**What the task requires:** Look below for lines that hold the string "vous" and copy each one.

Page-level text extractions

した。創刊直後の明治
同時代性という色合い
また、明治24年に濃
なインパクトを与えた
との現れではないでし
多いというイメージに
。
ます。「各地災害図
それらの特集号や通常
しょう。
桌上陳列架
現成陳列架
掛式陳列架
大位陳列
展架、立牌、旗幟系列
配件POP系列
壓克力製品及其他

...

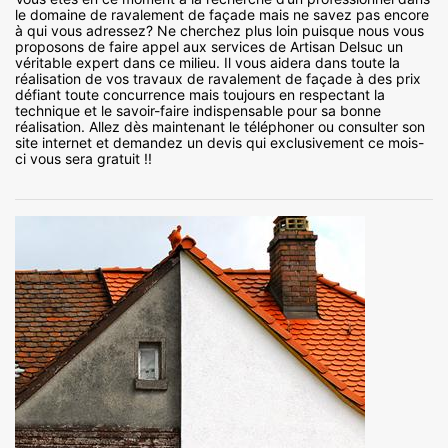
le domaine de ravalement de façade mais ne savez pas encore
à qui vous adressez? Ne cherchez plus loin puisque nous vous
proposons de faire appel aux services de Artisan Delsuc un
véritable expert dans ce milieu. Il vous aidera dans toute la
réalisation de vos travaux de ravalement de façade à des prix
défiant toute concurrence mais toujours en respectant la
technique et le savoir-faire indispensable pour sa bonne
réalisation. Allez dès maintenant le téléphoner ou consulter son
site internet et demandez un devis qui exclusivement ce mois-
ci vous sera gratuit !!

**Your solution:**
à qui vous adressez? Ne cherchez plus loin puisque nous vous
véritable expert dans ce milieu. Il vous aidera dans toute la
ci vous sera gratuit !!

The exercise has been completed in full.